Merge pull request scikit-learn#6549 from FlorianWilhelm/ardregression_doc_addition

agramfort · agramfort · commit 113ee406d6f2 · 2016-03-16T18:10:10.000+01:00
[MRG] Added additional references for ARDRegression
diff --git a/doc/modules/linear_model.rst b/doc/modules/linear_model.rst
@@ -665,6 +665,8 @@ hyperparameters :math:`\lambda_1` and :math:`\lambda_2`.
    :align: center
    :scale: 50%
 
+ARD is also known in the literature as *Sparse Bayesian Learning* and
+*Relevance Vector Machine* [3]_ [4]_.
 
 .. topic:: Examples:
 
@@ -674,7 +676,13 @@ hyperparameters :math:`\lambda_1` and :math:`\lambda_2`.
 
     .. [1] Christopher M. Bishop: Pattern Recognition and Machine Learning, Chapter 7.2.1
 
-    .. [2] David Wipf and Srikantan Nagarajan: `A new view of automatic relevance determination. <http://papers.nips.cc/paper/3372-a-new-view-of-automatic-relevance-determination.pdf>`_
+    .. [2] David Wipf and Srikantan Nagarajan: `A new view of automatic relevance determination <http://papers.nips.cc/paper/3372-a-new-view-of-automatic-relevance-determination.pdf>`_
+
+    .. [3] Michael E. Tipping: `Sparse Bayesian Learning and the Relevance Vector Machine <http://www.jmlr.org/papers/volume1/tipping01a/tipping01a.pdf>`_
+
+    .. [4] Tristan Fletcher: `Relevance Vector Machines explained <http://www.tristanfletcher.co.uk/RVM%20Explained.pdf>`_
+
+
 
 .. _Logistic_regression:
 
@@ -721,12 +729,12 @@ weights to zero) model.

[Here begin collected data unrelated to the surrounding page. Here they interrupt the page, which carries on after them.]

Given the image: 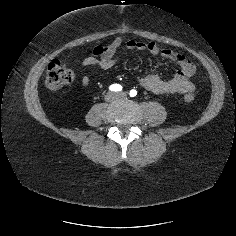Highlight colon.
Instances as JSON below:
<instances>
[{"label": "colon", "instance_id": "colon-1", "mask_svg": "<svg viewBox=\"0 0 236 236\" xmlns=\"http://www.w3.org/2000/svg\"><path fill=\"white\" fill-rule=\"evenodd\" d=\"M101 47L103 46H98L95 48L94 53L96 55L102 52ZM73 78V72L68 69L61 61L54 60L48 65L46 72V86L50 90L56 91L69 85L73 81ZM185 100L187 102H192L194 100V96L188 93L185 95Z\"/></svg>", "mask_w": 236, "mask_h": 236}]
</instances>
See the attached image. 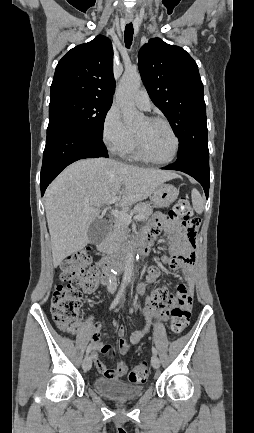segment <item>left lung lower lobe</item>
<instances>
[{"label": "left lung lower lobe", "mask_w": 254, "mask_h": 433, "mask_svg": "<svg viewBox=\"0 0 254 433\" xmlns=\"http://www.w3.org/2000/svg\"><path fill=\"white\" fill-rule=\"evenodd\" d=\"M162 169L182 171L194 177L202 185L208 198L210 185L208 146L192 147L178 155V159L173 164Z\"/></svg>", "instance_id": "0a47b994"}]
</instances>
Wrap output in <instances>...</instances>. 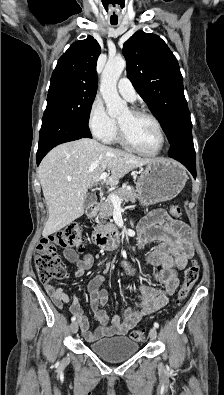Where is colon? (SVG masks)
Instances as JSON below:
<instances>
[{
    "label": "colon",
    "instance_id": "5ec220e1",
    "mask_svg": "<svg viewBox=\"0 0 224 395\" xmlns=\"http://www.w3.org/2000/svg\"><path fill=\"white\" fill-rule=\"evenodd\" d=\"M169 211L174 218H179L182 214L178 205H171ZM82 242L81 229L76 225L67 226L44 237L39 242L34 257L39 278L43 282L64 279L67 276V271L61 263L57 247L80 249ZM198 277L199 264L197 260H193L192 264L185 270L184 281L177 292L176 305H180L187 298ZM131 339L138 342L143 341L145 339V331L140 329L132 331Z\"/></svg>",
    "mask_w": 224,
    "mask_h": 395
}]
</instances>
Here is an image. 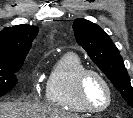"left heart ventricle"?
Instances as JSON below:
<instances>
[{
    "mask_svg": "<svg viewBox=\"0 0 133 118\" xmlns=\"http://www.w3.org/2000/svg\"><path fill=\"white\" fill-rule=\"evenodd\" d=\"M86 96L89 103L95 107H103L107 102V90L100 79L90 76L86 82Z\"/></svg>",
    "mask_w": 133,
    "mask_h": 118,
    "instance_id": "b2bd125f",
    "label": "left heart ventricle"
}]
</instances>
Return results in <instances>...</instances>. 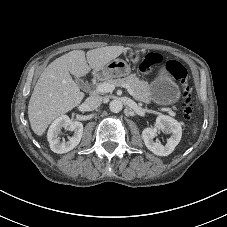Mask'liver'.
Returning a JSON list of instances; mask_svg holds the SVG:
<instances>
[{
    "instance_id": "obj_1",
    "label": "liver",
    "mask_w": 227,
    "mask_h": 227,
    "mask_svg": "<svg viewBox=\"0 0 227 227\" xmlns=\"http://www.w3.org/2000/svg\"><path fill=\"white\" fill-rule=\"evenodd\" d=\"M125 50L123 46H106L89 50H73L50 63L35 84L28 104V118L35 134L42 136L49 124L77 107L84 93L73 80L91 69L99 71Z\"/></svg>"
}]
</instances>
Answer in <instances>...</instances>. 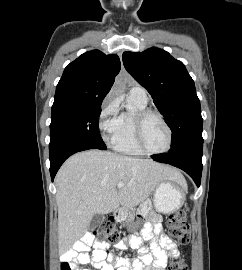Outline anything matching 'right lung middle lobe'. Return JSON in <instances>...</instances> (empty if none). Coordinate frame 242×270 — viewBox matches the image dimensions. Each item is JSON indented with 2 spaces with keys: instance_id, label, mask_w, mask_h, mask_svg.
<instances>
[{
  "instance_id": "dd1d6c3e",
  "label": "right lung middle lobe",
  "mask_w": 242,
  "mask_h": 270,
  "mask_svg": "<svg viewBox=\"0 0 242 270\" xmlns=\"http://www.w3.org/2000/svg\"><path fill=\"white\" fill-rule=\"evenodd\" d=\"M100 113L101 104L52 106L49 153L79 144L106 149L98 128Z\"/></svg>"
}]
</instances>
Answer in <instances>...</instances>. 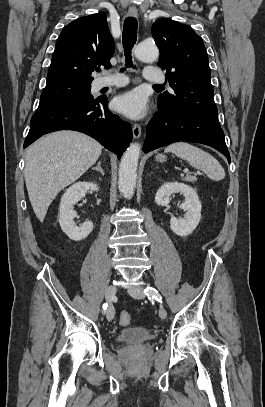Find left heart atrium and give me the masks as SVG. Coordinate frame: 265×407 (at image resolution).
<instances>
[{
    "label": "left heart atrium",
    "instance_id": "1",
    "mask_svg": "<svg viewBox=\"0 0 265 407\" xmlns=\"http://www.w3.org/2000/svg\"><path fill=\"white\" fill-rule=\"evenodd\" d=\"M113 107L131 119H140L147 113L146 97L138 90L116 97L113 101Z\"/></svg>",
    "mask_w": 265,
    "mask_h": 407
}]
</instances>
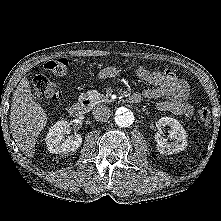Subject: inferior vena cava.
<instances>
[{"label":"inferior vena cava","instance_id":"inferior-vena-cava-1","mask_svg":"<svg viewBox=\"0 0 221 221\" xmlns=\"http://www.w3.org/2000/svg\"><path fill=\"white\" fill-rule=\"evenodd\" d=\"M92 114L96 121L106 122L110 118V109L105 105H98L93 109Z\"/></svg>","mask_w":221,"mask_h":221}]
</instances>
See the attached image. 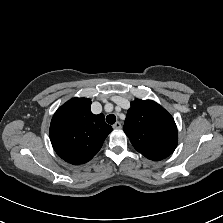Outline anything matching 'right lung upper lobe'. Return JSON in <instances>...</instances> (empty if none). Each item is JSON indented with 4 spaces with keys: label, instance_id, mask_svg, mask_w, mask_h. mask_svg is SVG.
<instances>
[{
    "label": "right lung upper lobe",
    "instance_id": "cb5924a9",
    "mask_svg": "<svg viewBox=\"0 0 223 223\" xmlns=\"http://www.w3.org/2000/svg\"><path fill=\"white\" fill-rule=\"evenodd\" d=\"M91 100L73 98L54 114L50 124V140L55 152L68 163L83 164L102 147L112 127L104 115H94Z\"/></svg>",
    "mask_w": 223,
    "mask_h": 223
}]
</instances>
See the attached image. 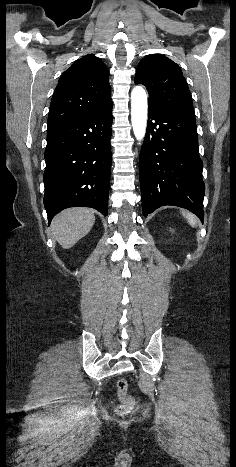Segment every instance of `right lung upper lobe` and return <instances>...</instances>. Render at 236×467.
<instances>
[{
  "label": "right lung upper lobe",
  "mask_w": 236,
  "mask_h": 467,
  "mask_svg": "<svg viewBox=\"0 0 236 467\" xmlns=\"http://www.w3.org/2000/svg\"><path fill=\"white\" fill-rule=\"evenodd\" d=\"M111 101L106 65L86 55L60 77L50 104L48 129L80 119Z\"/></svg>",
  "instance_id": "1"
}]
</instances>
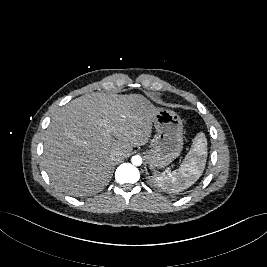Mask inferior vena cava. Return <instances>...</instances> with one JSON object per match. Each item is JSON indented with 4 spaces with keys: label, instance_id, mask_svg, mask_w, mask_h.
I'll return each mask as SVG.
<instances>
[{
    "label": "inferior vena cava",
    "instance_id": "obj_1",
    "mask_svg": "<svg viewBox=\"0 0 267 267\" xmlns=\"http://www.w3.org/2000/svg\"><path fill=\"white\" fill-rule=\"evenodd\" d=\"M111 158H112V160H114V161L121 160V152H120L119 150H114V151L111 153Z\"/></svg>",
    "mask_w": 267,
    "mask_h": 267
}]
</instances>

 The "lbfgs", "sag" and "newton-cg" solvers only support L2 penalization and
 are found to converge faster for some high dimensional data. Setting
 `multi_class` to "multinomial" with these solvers learns a true multinomial
-logistic regression model [3]_, which means that its probability estimates
+logistic regression model [5]_, which means that its probability estimates
 should be better calibrated than the default "one-vs-rest" setting. The
 "lbfgs", "sag" and "newton-cg"" solvers cannot optimize L1-penalized models,
 therefore the "multinomial" setting does not learn sparse models.
 
-The solver "sag" uses a Stochastic Average Gradient descent [4]_. It is faster
+The solver "sag" uses a Stochastic Average Gradient descent [6]_. It is faster
 than other solvers for large datasets, when both the number of samples and the
 number of features are large.
 
@@ -778,9 +786,9 @@ entropy loss.
 
 .. topic:: References:
 
-    .. [3] Christopher M. Bishop: Pattern Recognition and Machine Learning, Chapter 4.3.4
+    .. [5] Christopher M. Bishop: Pattern Recognition and Machine Learning, Chapter 4.3.4
 
-    .. [4] Mark Schmidt, Nicolas Le Roux, and Francis Bach: `Minimizing Finite Sums with the Stochastic Average Gradient. <http://hal.inria.fr/hal-00860051/PDF/sag_journal.pdf>`_
+    .. [6] Mark Schmidt, Nicolas Le Roux, and Francis Bach: `Minimizing Finite Sums with the Stochastic Average Gradient. <http://hal.inria.fr/hal-00860051/PDF/sag_journal.pdf>`_
 
 Stochastic Gradient Descent - SGD
 =================================